А рисунок этот на тоненькой ненадежной бумаге, почти на тетрадном листке, хрупкий и такой ветхий, что страшно в руки взять, сохранился, вероятно, все в той же, чудом уцелевшей в войну папке и хранится по сей день в семейном архиве. А для меня это и отец, и мать — в одном рисунке: хранит он и ее черты, и его руку и голос.
И сохранился еще более ветхий листок бумаги, еще одно свидетельство отцовского голоса в посвящении моей маме. За давностью лет чернила выцвели почти до незримости. И все-таки, вот эти строки:
Как жарки твои губы
Как сладки твои руки
Как краток час свиданья
Как горек час разлуки
Подруга дорогая
Наполненный тобою
Я бодро вновь шагаю
Походкой молодою
Как сладки твои губы
Как жарки твои руки
Как краток час свиданья
Как горек час разлуки
Когда семья вернулась из эвакуации в ту же коммунальную квартиру, когда стали понемногу обживать закутки и коридоры, когда осветили переднюю и израсходовали за первую зиму торф — аккуратные брикетики, сложенные у стены, — увидели на посеревшей от пыли и трещин известке контуры маминого портрета. Тот же профиль, шляпа с полями, и даже прорисованное платье. Кто? Кто перенес композицию портрета на стену? Вероятно, тот, кто его унес? Кто он?
Отец говорил: рука профессионала. И уголь грамотно зафиксирован. Что означает этот «привет» — намек на то, в чьих руках портрет?
Соседи говорили: живопись увезли немцы. Но чем дальше, тем меньше верится в это. Национальность художника (и — увы — его родителей) были хорошо известны, а библейская красота модели вряд ли могла просоответствовать вкусам «завоевателей». Никакие это не немцы. Скорее всего, кто-то из художников («рука профессионала»), кто оставался в Киеве во время оккупации и кто знал об этом портрете.
В какую сторону света кричать «Ау-у!»? Но снова слышу я голос отца: «Какое все это имеет значение по сравнению с тем, что в коридоре не слышны их шаги…»
…И снова пришла весна.
Как-то вечером возвращались мы с С. с этюдов. Было ветрено, и тени от фонарей раскачивались на стенах, как гигантские качели. Мы возбужденно громко перекликались, словно с разных берегов реки, никак не остывая после горячих споров.
…И вдруг я понял, что мы стоим перед ее домом.
— Давай зайдем, — сказал С., я познакомлю тебя с…
С кем? Как ее зовут? Я даже не спросил, о ком идет речь и откуда он ее знает. Я был уверен, что речь идет о ней. И пошел покорно, как Фауст за Мефистофелем.
Двери нам открыла Она…
Я переступил порог, как впервые бросаются в реку. Вы поверите, я не сразу мог посмотреть на нее. Казалось невероятным, что человек может быть так прекрасен. И в то же время — ничего неожиданного. Я мечтал о ней, вот о такой…
Мы молча стояли друг перед другом. И в одно мгновение я вспомнил тот далекий вечер, что был нереальным и остался в памяти чем-то удивительным…
Это было год назад… Я до сих пор не помню… что было раньше — услышал ли голос или увидел лицо… Она покупала подснежники…
Проскользнула мимо, обдав ароматом, подобно которому я не знаю, и исчезла за поворотом.
Я видел ее долю мгновения, а узнал бы из тысячи…
…Однажды на улице, в толпе, мелькнул ее профиль — и она исчезла…
Валеев — сатир. Мы с ним писали один натюрморт, а потом — в гигантском зеркале на всю стену — два автопортрета одновременно.

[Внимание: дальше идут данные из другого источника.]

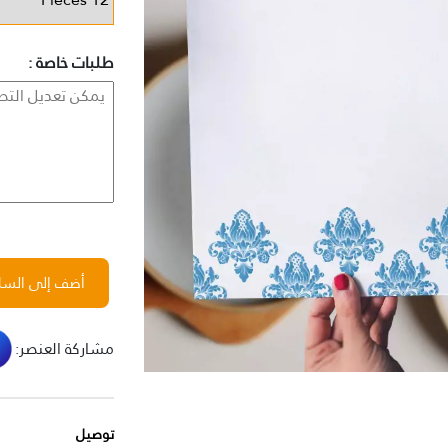
طلبات خاصة :
أضف إلى السل
مشاركة العنصر:
توصيل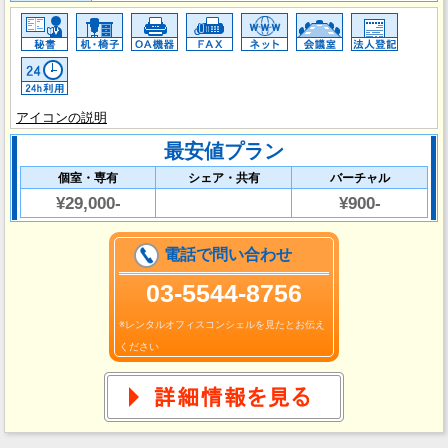
アイコンの説明
最安値プラン
個室・専有
シェア・共有
バーチャル
¥29,000-
¥900-
電話で問い合わせ
03‐5544-8756
※レンタルオフィスコンシェルを見たとお伝え
ください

Однажды, придя к нему, что-то уловил:
— Кто был? — Злодей смеется. — Кто был?
— И она заинтересовалась…
Улыбается краем губ.
— Кто был?
Валеев — ироничен. От него нескончаемый поток тягучих изысканных слов.
— …И она заинтересовалась автопортретом… Твоим…
И он начинает сосредоточенно что-то искать на столе. Находит зубочистку.
Кажется, я схватил его за ворот и начал трясти.
— Кто?..
— Некая прекрасная особа… Желает познакомиться с оригиналом…
В комнате ощущалось Ее присутствие, и все остальное не имело значения.
Валеев произнес Ее имя, а я повторил его, как эхо.
Мы стояли друг перед другом, и я вдруг припал к Ее груди, как припадают к святыне…
…Рассвет за окном и голос Ее совсем близко, рядом с моим лицом.
— Метла уже шуршит.
То, что увидел я на Владимирской Горке, было до того неожиданно, до того волнующе красиво, что у меня перехватило дыхание.
В тишине, в торжественной волшебной тишине, облитые льдом от самых корней до кончиков мельчайших веток, стояли деревья.